Dr. Lock: Thank you, Gordon. You are very kind. You know, if readers are interested in rolling up their sleeves and doing the hard work of forgiveness, they should check out this book that I co-authored with Professor of Moral Theology, Fr. Thomas Berg. The topic of forgiveness speaks to us all. Jesus holds the bar high, and we all want to follow Jesus.


But we can hold grudges and anger and private thoughts of revenge which at our core we know are inconsistent with call of Our Lord to His Father, "Father, forgive them for they know not what they do". Fr. Berg saw this issue of forgiveness as essential but there are few resources that approach the topic from both a Catholic theological perspective and a Catholic psychological perspective.


We've tried to bring the best of both worlds together to offer a method - empirically shown to be effective - that people can use to grow in forgiveness. We've tried to keep it real and we've tried to keep it simple. The feedback we have heard has been great and people have told us that the book "speaks" to them. We pray that the Holy Spirit inspire the hearts of those who read it to a deeper level forgiveness where they can experience greater freedom in the Lord.


Gordon: You also serve as Director of Psychological Services at St. Joseph's Seminary. What are you primary responsibilities at the seminary?


Dr. Lock: I love working at the seminary. I get to work with a fantastic group of priest faculty (including our beloved Rector who is a bishop) and lay faculty, and the wonderful young men seeking to give their lives to the service of the Church as priests. Don’t we all want priests that are happy, healthy and holy.


But our world today is complicated, and the past scandals have caused such profound devastation and left so many feeling betrayed. And probably all of us know a priest who did betray us by acting one way (allegedly pious) at Sunday Mass, and another way (a wicked way) in private. It turns out, most priest are really good guys. Most priests are healthy and happy and holy. So, the Church has been looking at what aspects of seminary formation produce excellent priests and where do the troubled fellows slip through the cracks.

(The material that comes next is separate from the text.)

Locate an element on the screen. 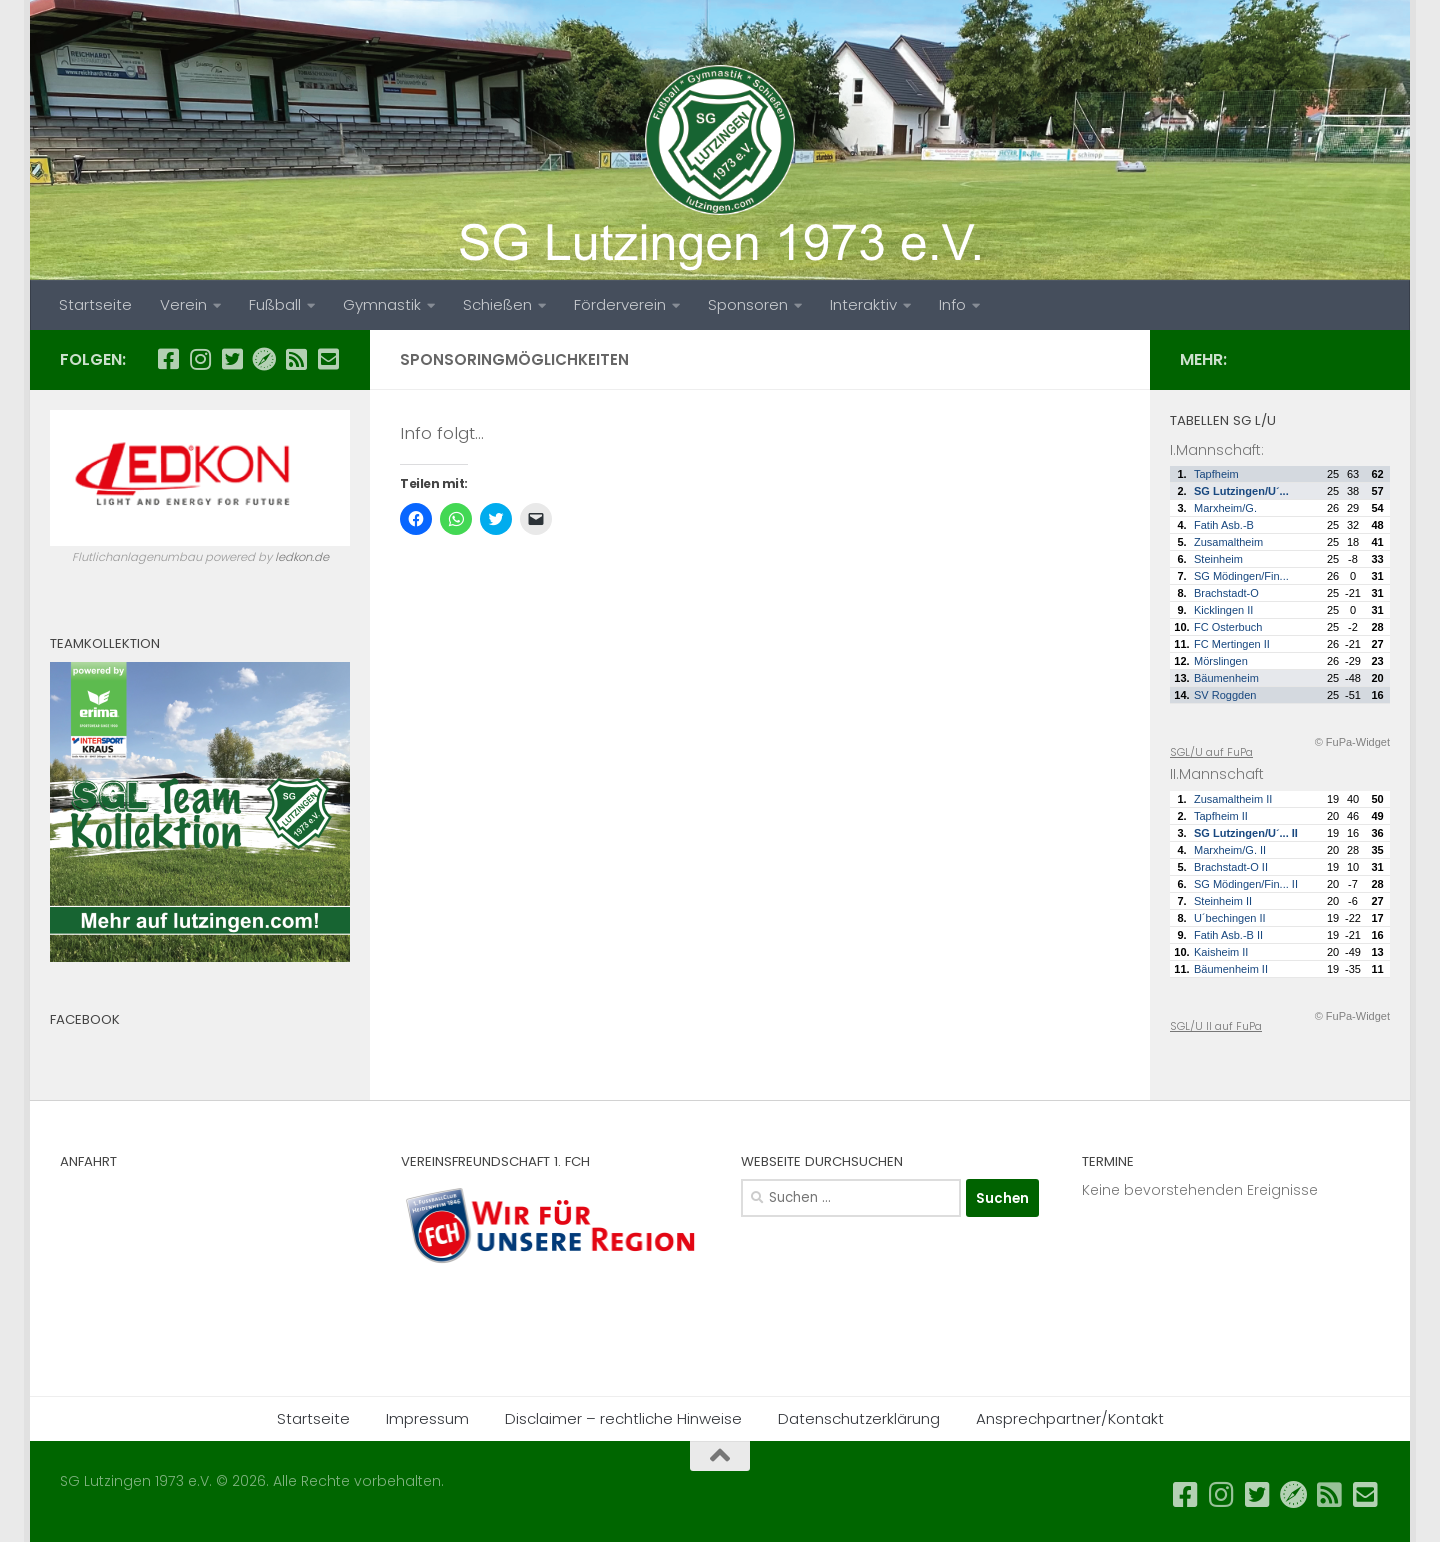 This screenshot has width=1440, height=1542. Info is located at coordinates (952, 304).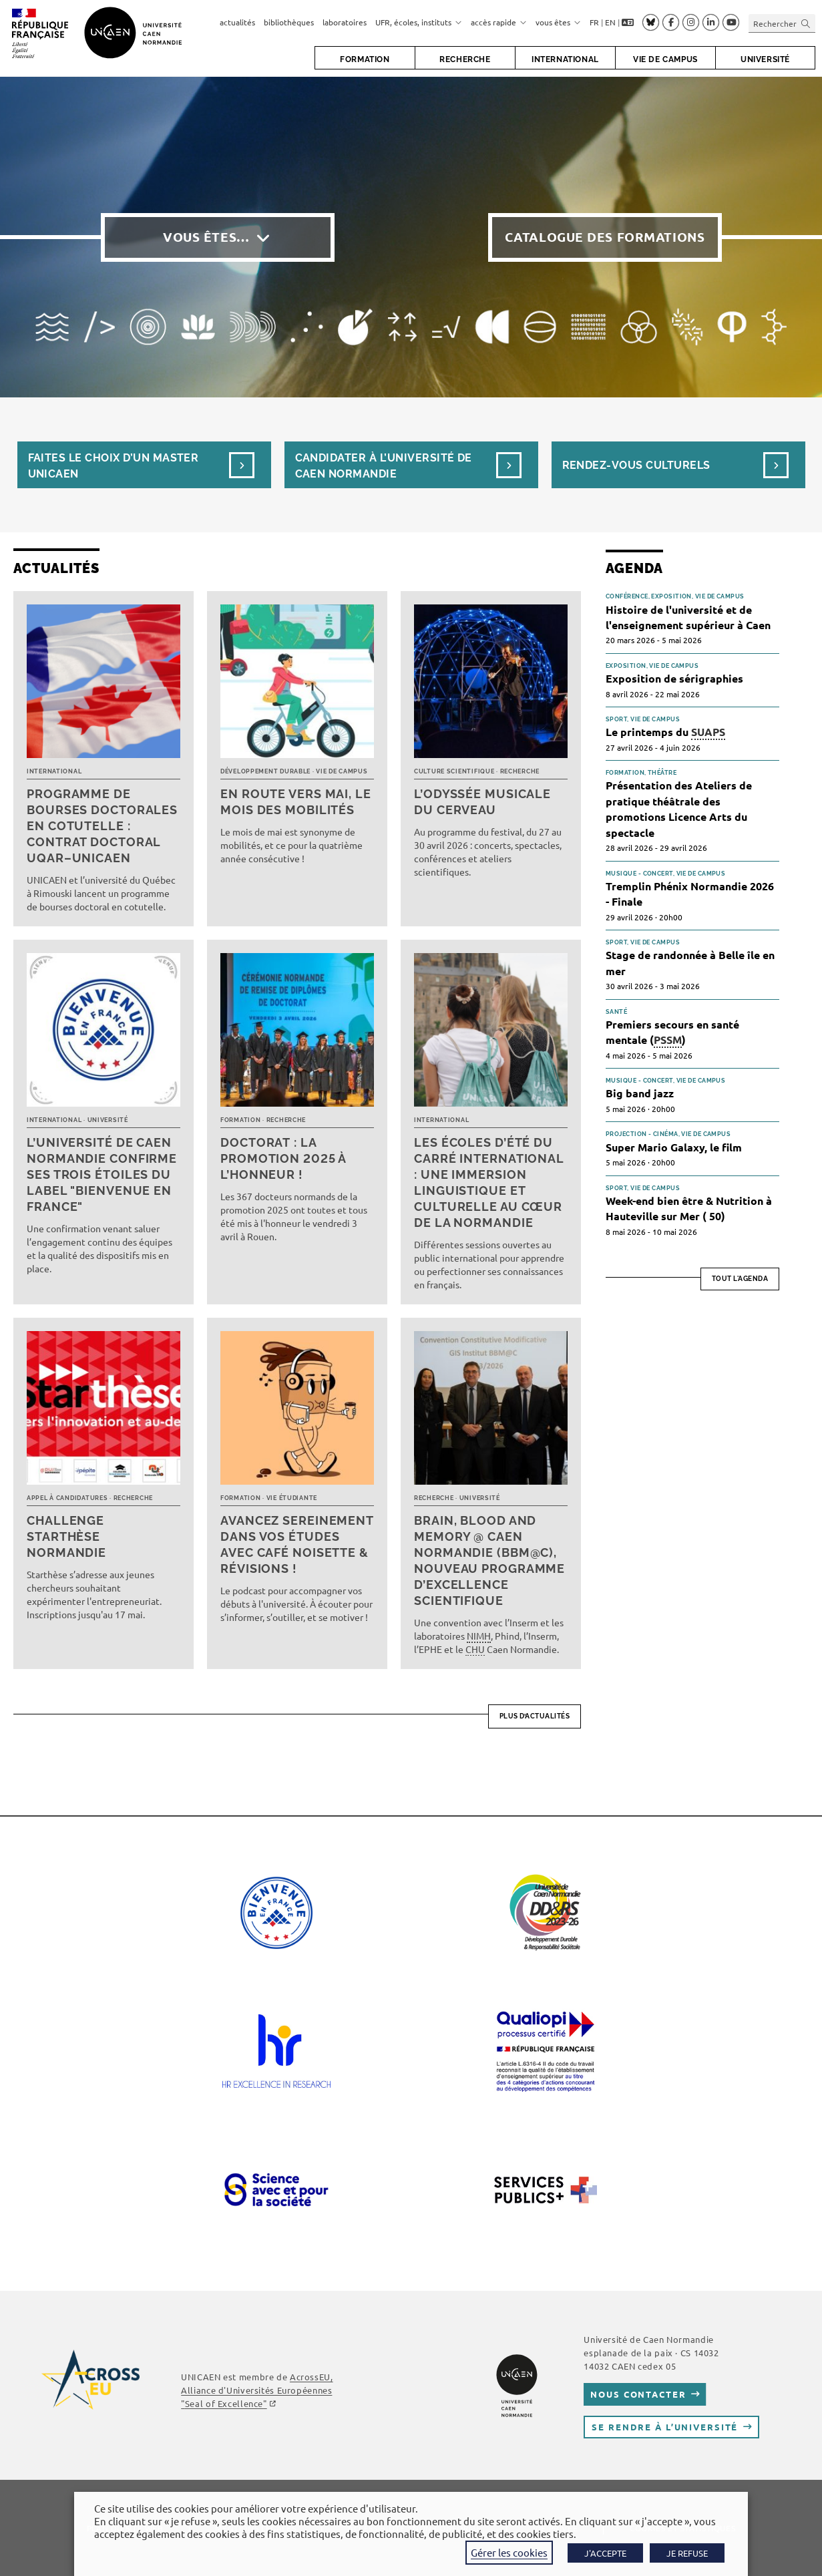 The width and height of the screenshot is (822, 2576). What do you see at coordinates (520, 771) in the screenshot?
I see `Recherche` at bounding box center [520, 771].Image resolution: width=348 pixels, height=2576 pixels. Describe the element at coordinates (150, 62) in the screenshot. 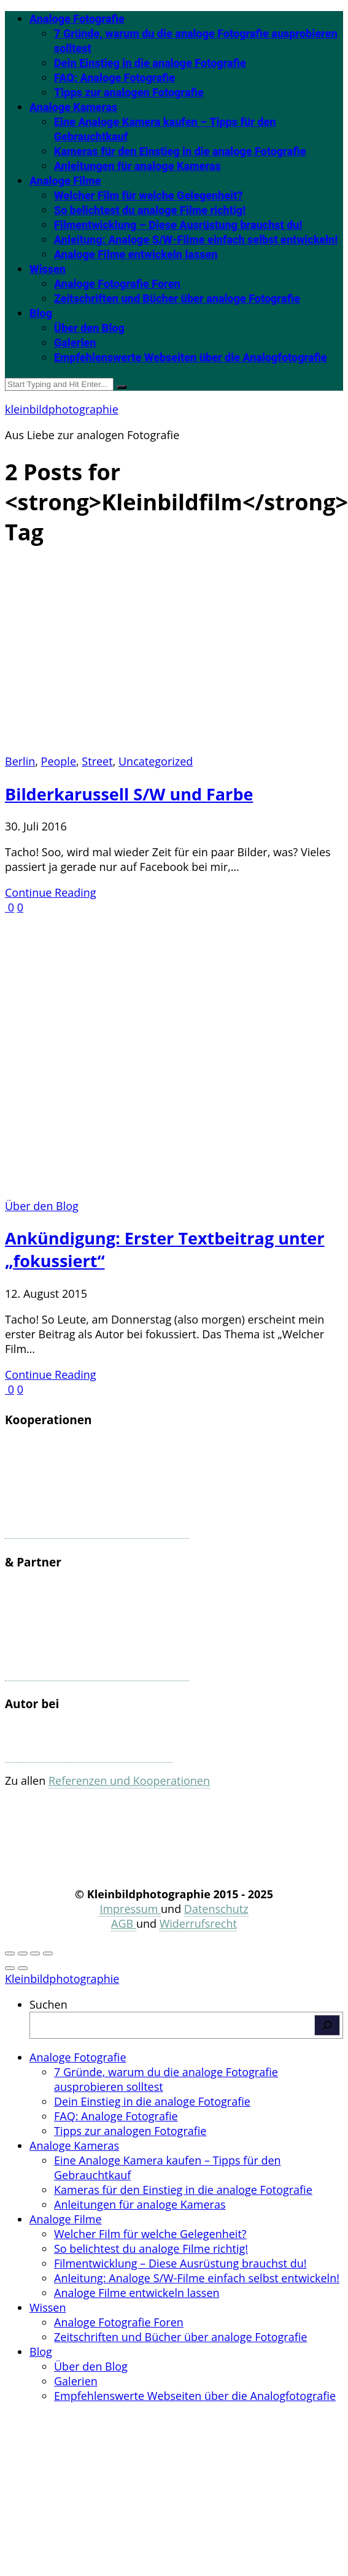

When looking at this problem, the Church has recognized the widespread breakdown of the family, culture, and morality, and the Vatican notes that this has left even seminarians with, “psychological wounds that are not yet healed and that cause disturbances” (Congregation for Catholic Education, 2008, 5). In response to these needs, in August 2019 I began as the full time Director of Psychological Services because the Borromeo Council, that is, the bishops who govern St. Joseph's Seminary of the Archdiocese of New York, wanted to integrate more Catholic psychology in the culture of the seminary.


They are leading the way, with a number of other fine Catholic seminaries in the USA, to seek a greater presence of Catholic psychology in the formation of the seminarians. As a psychologist at the seminary, I offer counseling to the seminarians, I offer consultation regarding psychological issues to the Rector and the faculty, and I offer lectures on various psychological topics to help the seminarians, both personally and in their ministry. I can share a lot more about this topic, but perhaps on another day.


Thank you, Gordon, for the opportunity to talk. I love your work with Profiles in Catholicism. It is always wonderful to read stories about fellow Catholics and their journeys with the Lord Jesus. God bless you!

Gordon: Thank you for your kind words and a fascinating interview.